Обмен заложниками - Иван Наумов
Шрифт:
Интервал:
Закладка:
Не знаю, где именно я сбился с пути. Выскочив в освещенный мерцающими фонарями переулок почти под колеса проезжающей машины, я инстинктивно метнулся в проем ближайшего двора и уперся в высокую решетку. Уже понимая всю тщетность подобной попытки, нырнул за мусорные баки.
Смиряга не заставил себя ждать. Его громоздкая туша загородила проход. Из приоткрытого рта вырывались облачка пара.
— Пробежка окончена, щенок! Иди сюда сам, или…
Монолог Смиряги-триумфатора оборвался внезапно, а потом я услышал звук падающего тела.
Через щель за баками мне почти ничего не было видно — мелькнуло несколько силуэтов, стену мазнул луч фонарика.
— Смотри карманы… Переверни на спину…
Я осторожно выглянул из своего укрытия. Над упавшим лицом вперед Смирягой копошились трое. Как шакалы над павшим львом.
— Пусто… Здесь тоже…
Когда один из них сунул руку Смиряге во внутренний карман, безопасник пришел в себя. Коротко, без размаха он ударил нагнувшегося над ним человека в скулу, выдернул из-за пазухи флэшку и раскусил ее. Второй удар резиновой дубинкой опрокинул его затылком на асфальт.
— Падла… — один из нападавших аккуратно собрал обломки флэшки в полиэтиленовый пакетик.
Рядом заурчал мотор, и через минуту я остался в одиночестве — не считая потерявшего сознание Смиряги.
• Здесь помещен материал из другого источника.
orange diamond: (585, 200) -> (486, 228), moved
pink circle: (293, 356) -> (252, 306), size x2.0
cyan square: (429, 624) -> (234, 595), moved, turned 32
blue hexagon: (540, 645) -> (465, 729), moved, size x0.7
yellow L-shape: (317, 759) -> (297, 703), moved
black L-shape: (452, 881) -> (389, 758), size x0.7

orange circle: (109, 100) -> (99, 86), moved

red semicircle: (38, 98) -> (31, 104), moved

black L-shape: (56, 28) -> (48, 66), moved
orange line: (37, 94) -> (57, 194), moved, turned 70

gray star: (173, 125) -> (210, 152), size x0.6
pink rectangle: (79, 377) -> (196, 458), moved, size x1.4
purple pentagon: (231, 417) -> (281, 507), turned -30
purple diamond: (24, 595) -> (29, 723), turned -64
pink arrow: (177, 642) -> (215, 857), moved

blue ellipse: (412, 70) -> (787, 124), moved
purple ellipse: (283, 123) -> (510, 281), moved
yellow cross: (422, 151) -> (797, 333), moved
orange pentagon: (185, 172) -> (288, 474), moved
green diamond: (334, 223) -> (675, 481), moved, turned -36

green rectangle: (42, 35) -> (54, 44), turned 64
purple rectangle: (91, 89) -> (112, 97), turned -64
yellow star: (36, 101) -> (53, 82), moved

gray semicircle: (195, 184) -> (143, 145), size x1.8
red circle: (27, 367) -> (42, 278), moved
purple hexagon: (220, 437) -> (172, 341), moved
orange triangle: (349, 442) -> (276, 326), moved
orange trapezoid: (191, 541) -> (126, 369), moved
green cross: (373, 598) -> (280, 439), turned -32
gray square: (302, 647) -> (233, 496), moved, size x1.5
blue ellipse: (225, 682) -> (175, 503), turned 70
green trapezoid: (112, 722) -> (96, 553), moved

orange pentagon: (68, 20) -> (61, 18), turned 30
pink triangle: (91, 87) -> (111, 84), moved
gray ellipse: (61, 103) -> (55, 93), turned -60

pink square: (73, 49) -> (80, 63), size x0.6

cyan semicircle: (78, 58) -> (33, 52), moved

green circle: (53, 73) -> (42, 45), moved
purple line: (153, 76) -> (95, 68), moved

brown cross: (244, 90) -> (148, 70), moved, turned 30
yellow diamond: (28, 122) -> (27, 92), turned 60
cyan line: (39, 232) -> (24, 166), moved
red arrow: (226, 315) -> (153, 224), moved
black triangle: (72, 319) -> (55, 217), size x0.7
Осторожно обогнув его тело, я бросился прочь, и не останавливался, пока не выбежал на Садовое кольцо.
Тигра снова спала. Видимо, события последних дней вымотали ее по полной, а у меня она почувствовала себя в безопасности. Пахло жареной картошкой и мясом. В ванной лениво крутила барабаном стиральная машина.
Тигра уже обосновалась в спальне — на тумбочку вернулись тюбики и баночки, в распахнутом шкафу висели незнакомые вещи. Почему она все решает сама?
Я знал, рано или поздно нас ждет серьезный разговор. Но уже чувствовал, что моя решимость тает. Нельзя прощать так быстро. Да вообще прощать нельзя!..
Тигра повернулась на бок и причмокнула губами. Мое сердце заколотилось — все сто двадцать в минуту.
Я ушел в темный кабинет, включил компьютер. Мы знаем столько оттенков черного! Живая темнота, глянец стен, бархат мебели, вороново крыло штор окружали меня как верные друзья.
Хоть бы все получилось… Я же не опер и не разведчик, я не могу просчитать все последствия своих поступков. Так хочется надеяться, что от нас отстанут, просто отстанут. Никто не знает, как изменила бы мир Дрюхина лампа — может быть, стала бы решением всех наших бед, а может быть, лишь усугубила бы ситуацию. И лет через пятьдесят нам перестало бы хватать не только света, но и воздуха. Я же не специалист, и давно забыл то, чему меня учили.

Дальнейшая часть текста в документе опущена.